Sometimes, the biggest challenge in mapmaking is figuring out how to display two different variables at the same time, without turning the map into an unreadable mess.
For a few weeks now, I’d been struggling with a way to do exactly that. I wanted to make a map of New Bedford, Massachusetts (where I spent two long years when I was in the Coast Guard, back in the 1990s) that showed two things: where the city’s foreign-born residents tended to cluster; and where the city’s linguistically-isolated populations were.
(In this context, I’m using “linguistically isolated” to mean people who speak English poorly or not at all. I suspect linguists would argue with my use of the term in this way, but it’s my blog and I’ll do what I wanna.)

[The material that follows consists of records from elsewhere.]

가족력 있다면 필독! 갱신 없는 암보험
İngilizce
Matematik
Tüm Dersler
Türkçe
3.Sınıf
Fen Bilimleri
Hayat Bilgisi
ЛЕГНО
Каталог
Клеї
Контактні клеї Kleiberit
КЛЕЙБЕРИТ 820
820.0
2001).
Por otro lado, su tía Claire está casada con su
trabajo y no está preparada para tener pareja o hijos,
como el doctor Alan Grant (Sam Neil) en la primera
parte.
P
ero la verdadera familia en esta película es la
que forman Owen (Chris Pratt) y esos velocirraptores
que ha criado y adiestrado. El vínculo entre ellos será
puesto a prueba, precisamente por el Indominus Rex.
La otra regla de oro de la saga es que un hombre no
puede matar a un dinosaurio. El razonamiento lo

It made sense to me that these populations would overlap – that Census tracts with high percentages of foreign-born residents would also have higher levels of linguistic isolation among those communities. By displaying both variables at the same time, the map would be able to quickly confirm or refute that hypothesis – if they didn’t step all over each other, that is.

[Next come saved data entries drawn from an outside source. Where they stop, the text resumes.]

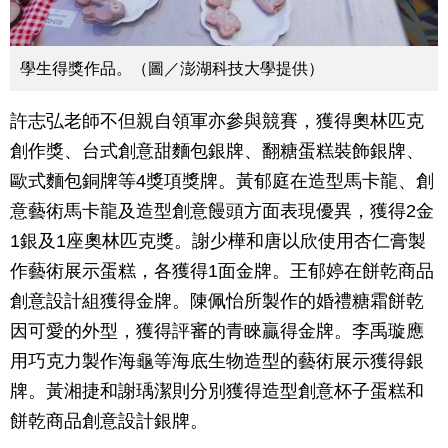
學生得獎作品。（圖／澎湖科技大學提供）
許志弘老師不但親自領軍亦參與競賽，獲得奧林匹克
創作獎、台式創意甜麵包銀牌、翻糖蛋糕裝飾銀牌、
歐式麵包銅牌等4獎項獎牌。黃郁庭在造型馬卡龍、創
意藝術馬卡龍及造型創意饅頭方面表現優異，獲得2金
1銀及1座奧林匹克獎。謝少樺和唐以欣使用杏仁膏製
作藝術展示蛋糕，各獲得1面金牌。王郁婷在餅乾商品
創意設計組獲得金牌。陳佩怡所製作的婚禮糖霜餅乾
因可愛的外型，獲得評審的青睞贏得金牌。李禹璇應
用巧克力製作海龜等海底生物造型的藝術展示獲得銀
牌。黃湘捷和謝瑀潔則分別獲得造型創意杯子蛋糕和
餅乾商品創意設計銀牌。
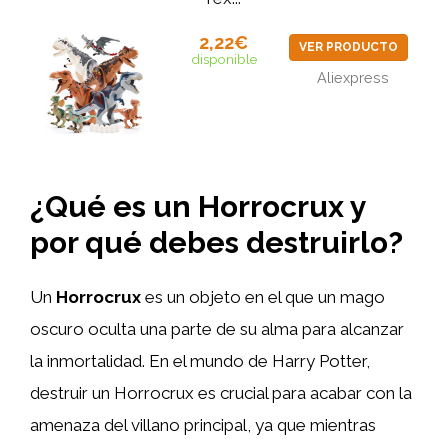
2,22€
VER PRODUCTO
disponible
Aliexpress
¿Qué es un Horrocrux y
por qué debes destruirlo?
Un
Horrocrux
es un objeto en el que un mago
oscuro oculta una parte de su alma para alcanzar
la inmortalidad. En el mundo de Harry Potter,
destruir un Horrocrux es crucial para acabar con la
amenaza del villano principal, ya que mientras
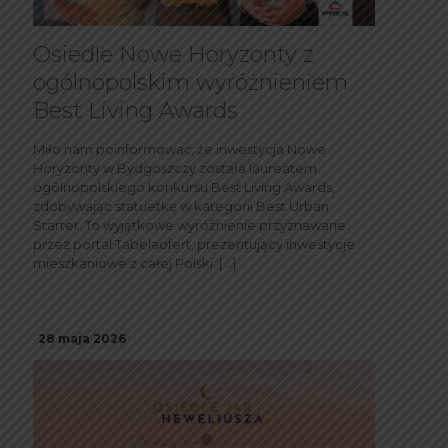
Osiedle Nowe Horyzonty z
ogólnopolskim wyróżnieniem
Best Living Awards
Miło nam poinformować, że inwestycja Nowe
Horyzonty w Bydgoszczy została laureatem
ogólnopolskiego konkursu Best Living Awards,
zdobywając statuetkę w kategorii Best Urban
Starter. To wyjątkowe wyróżnienie przyznawane
przez portal Tabelaofert, prezentujący inwestycje
mieszkaniowe z całej Polski.
[…]
28 maja 2026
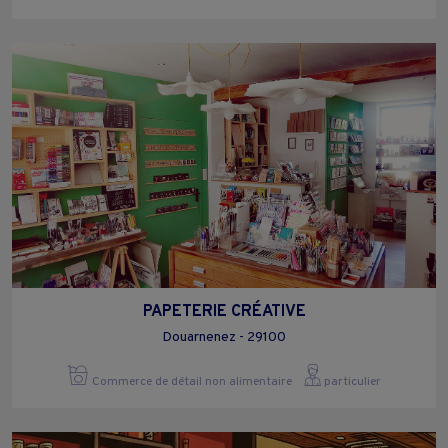
PAPETERIE CRÉATIVE
Douarnenez - 29100
Commerce de détail non alimentaire
particulier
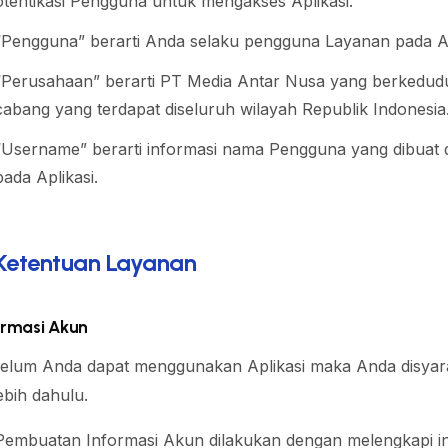
otentikasi Pengguna untuk mengakses Aplikasi.
“Pengguna” berarti Anda selaku pengguna Layanan pada Ap
“Perusahaan” berarti PT Media Antar Nusa yang berkedudu
cabang yang terdapat diseluruh wilayah Republik Indonesia
“Username” berarti informasi nama Pengguna yang dibuat
pada Aplikasi.
 Ketentuan Layanan
ormasi Akun
elum Anda dapat menggunakan Aplikasi maka Anda disyar
ebih dahulu.
Pembuatan Informasi Akun dilakukan dengan melengkapi inf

It’s the kind of problem webmapping is made for. A static map in ArcGIS or QGIS would have to display all the data points from both variables, all the time – which could get messy in a hurry. But because you can animate a web-based map, it’s easy enough to just switch data on and off as needed.
And that’s the approach I took. I used the fill color to represent the percentage of people living in each Census tract who were born in other countries, which is simple enough. Those colors are fixed. But when you mouse over each tract, the outline will change color, depending on how much of the foriegn-born population speaks poor or no English.

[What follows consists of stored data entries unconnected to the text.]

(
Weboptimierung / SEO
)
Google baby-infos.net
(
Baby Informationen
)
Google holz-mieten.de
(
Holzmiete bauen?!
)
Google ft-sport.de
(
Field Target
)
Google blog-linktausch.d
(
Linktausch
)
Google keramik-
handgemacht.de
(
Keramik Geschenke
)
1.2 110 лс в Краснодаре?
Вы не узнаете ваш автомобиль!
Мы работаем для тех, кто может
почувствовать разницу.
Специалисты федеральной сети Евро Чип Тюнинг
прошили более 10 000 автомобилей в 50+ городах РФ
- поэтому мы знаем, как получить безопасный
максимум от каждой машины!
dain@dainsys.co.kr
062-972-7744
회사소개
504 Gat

That way, you can clearly see both variables at once, and they don’t get in each other’s way. It’s easy to pick out patterns in the data – and to see that my hypothesis doesn’t really hold water. There doesn’t seem to be much, if any, of the geographic correlation I had expected to find. Oh well. Clearly, there’s more to understanding linguistic isolation patterns than simply knowing who was born where.
But I never would have known that without the map.